Would you quote every entry exactly, dropping only the pictures?

--- START ---

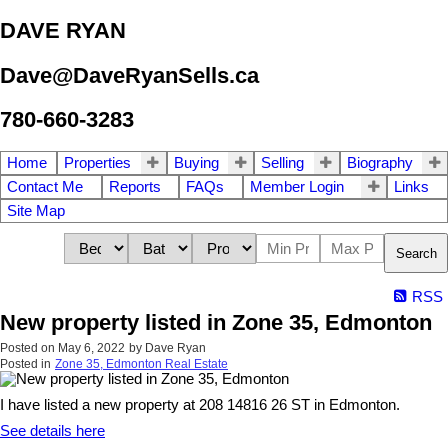
DAVE RYAN
Dave@DaveRyanSells.ca
780-660-3283
Home
Properties
Buying
Selling
Biography
Contact Me
Reports
FAQs
Member Login
Links
Site Map
Search
RSS
New property listed in Zone 35, Edmonton
Posted on
May 6, 2022
by
Dave Ryan
Posted in
Zone 35, Edmonton Real Estate
I have listed a new property at 208 14816 26 ST in Edmonton.
See details here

--- END ---

> Final answer
DAVE RYAN
Dave@DaveRyanSells.ca
780-660-3283
Home
Properties
Buying
Selling
Biography
Contact Me
Reports
FAQs
Member Login
Links
Site Map
Search
RSS
New property listed in Zone 35, Edmonton
Posted on
May 6, 2022
by
Dave Ryan
Posted in
Zone 35, Edmonton Real Estate
I have listed a new property at 208 14816 26 ST in Edmonton.
See details here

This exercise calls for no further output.